How to complete this task - Print, in exact form, the lines below from the one containing "hado um papel" through the one containing "nte pode dizer", and omit all others.
+ + + + + + +
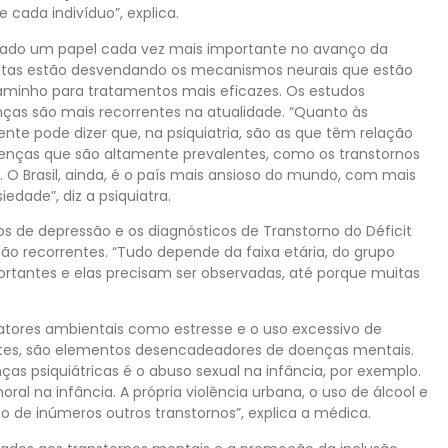
cada indivíduo”, explica.
hado um papel cada vez mais importante no avanço da
tistas estão desvendando os mecanismos neurais que estão
caminho para tratamentos mais eficazes. Os estudos
as são mais recorrentes na atualidade. “Quanto às
nte pode dizer que, na psiquiatria, são as que têm relação
as que são altamente prevalentes, como os transtornos
 Brasil, ainda, é o país mais ansioso do mundo, com mais
dade”, diz a psiquiatra.
s de depressão e os diagnósticos de Transtorno do Déficit
 recorrentes. “Tudo depende da faixa etária, do grupo
rtantes e elas precisam ser observadas, até porque muitas
atores ambientais como estresse e o uso excessivo de
ntes, são elementos desencadeadores de doenças mentais.
as psiquiátricas é o abuso sexual na infância, por exemplo.
al na infância. A própria violência urbana, o uso de álcool e
de inúmeros outros transtornos”, explica a médica.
+ + + + + + +
Solution -
hado um papel cada vez mais importante no avanço da
tistas estão desvendando os mecanismos neurais que estão
caminho para tratamentos mais eficazes. Os estudos
as são mais recorrentes na atualidade. “Quanto às
nte pode dizer que, na psiquiatria, são as que têm relação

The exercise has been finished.